Does social media make a relationship real? Does it make it legit, serious? Or can two people be in a committed relationship and never make it evident on Instagram, Facebook, or any other platform eaten up by their peers?

 

I feel conflicted.

 

A part of me would be the kind of person to shout about the love I feel from the rooftops for all to hear. I would show my man off, make sure to capture every cute moment we experience together, and the sweet things he does for me, and the accomplishments he achieves.

 

The other part of me would be so in love that I would want to keep that love as close to my heart as possible.
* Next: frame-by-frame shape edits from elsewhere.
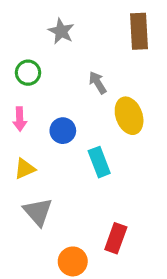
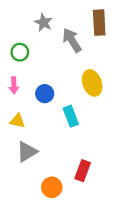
gray arrow: (98, 83) -> (72, 40), moved, size x1.5
yellow triangle: (25, 169) -> (17, 121), turned 35
gray triangle: (38, 212) -> (27, 152), turned 40

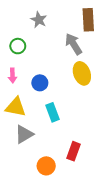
gray arrow: (72, 40) -> (74, 44), moved
cyan rectangle: (71, 116) -> (52, 112), moved
yellow triangle: (17, 121) -> (16, 107), size x1.5

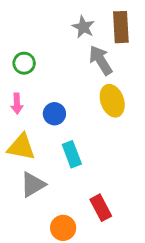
gray star: (39, 20) -> (83, 27), moved
red rectangle: (74, 151) -> (101, 208), turned -48

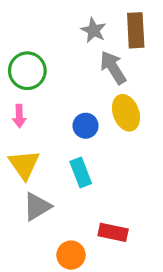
green circle: (24, 63) -> (27, 71), size x1.5
blue circle: (54, 114) -> (86, 126), moved
yellow triangle: (21, 147) -> (24, 165), turned 44
red rectangle: (101, 208) -> (113, 232), turned -50

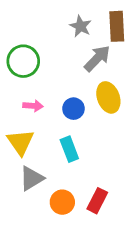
gray arrow: (113, 67) -> (97, 58), turned 76
pink arrow: (19, 116) -> (33, 106), moved, turned -84
red rectangle: (113, 232) -> (97, 201), turned -75
orange circle: (71, 255) -> (62, 202), moved

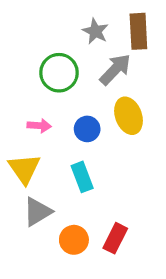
green circle: (23, 61) -> (59, 73), moved

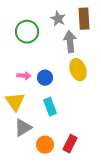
gray arrow: (115, 69) -> (70, 42), turned -50
green circle: (59, 73) -> (27, 32), moved
blue circle: (87, 129) -> (45, 78), moved

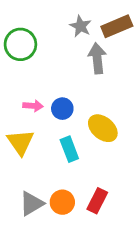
brown rectangle: (84, 19) -> (117, 26), turned 70
green circle: (27, 32) -> (20, 44), moved
yellow ellipse: (78, 70) -> (103, 128), moved, turned -30
gray triangle: (23, 128) -> (32, 204), moved

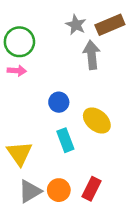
pink arrow: (33, 106) -> (17, 71), moved
yellow triangle: (20, 142) -> (19, 153), moved

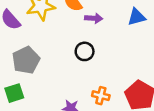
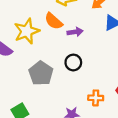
gray pentagon: (26, 60) -> (41, 73), moved

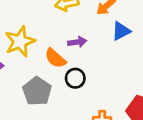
orange semicircle: (54, 21) -> (55, 58), moved

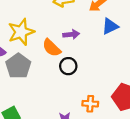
gray pentagon: (37, 91) -> (18, 66), moved

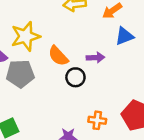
purple arrow: (71, 34) -> (95, 57), moved
gray pentagon: (18, 66) -> (20, 74), turned 30

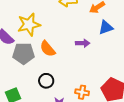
orange semicircle: (58, 56) -> (48, 49), moved
black circle: (75, 77) -> (46, 81), moved

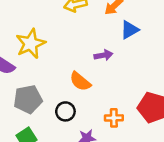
orange semicircle: (48, 49) -> (80, 81), moved
gray pentagon: (24, 53) -> (28, 99), moved

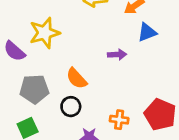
orange semicircle: (80, 81) -> (77, 78), moved

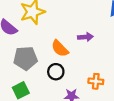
purple arrow: (117, 55) -> (85, 37), moved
I would never want to threaten the preciousness of that lovely, growing relationship. I would be so afraid that what we have could be effected by judgement, assumptions, and outside perspectives. I would know our love is real… so why should I have to share about it on social media to make it more real?

 

Why would we share with the world what is beautifully ours?

 

But at the same time:

 

Why wouldn’t we share it?

 

Are we afraid of the messy, imperfect, outside world if we keep it to ourselves?

 

Are we afraid of people thinking we’re single if we keep it to ourselves?

 

Are we afraid of the validity of our relationship if we keep it to ourselves?

Or

 

Are we afraid of being too showy if we show each other off and don’t keep us to ourselves?

 

Are we afraid of people thinking we only are together because we both have certain “types” if we don’t keep us to ourselves?

 

Are we afraid of people knowing too much about our private, precious love if we don’t keep us to ourselves?

 

 

Are we afraid of our relationship?

 

Or

 

Are we afraid of society… that the outside world might break what we have?

 

…..

 

I’m torn. Both arguments have validity. Every person is entitled to their own opinion. Every love should be allowed its own publicity and/or privacy. All I know is, love is love. 

 

 

Hannah is currently a Sophomore at The University of Kansas studying Strategic Communications in the School of Journalism with a minor in Business. She is from Portland, Oregon. Hannah is your stereotypical Oregonian: a vegetarian who loves the outdoors. You can find her "ooohing"and "ahhhing"over all things beauty in her free time and chatting it up with old and new friends. She finds passion in helping people feel beautiful and strong from the inside, out.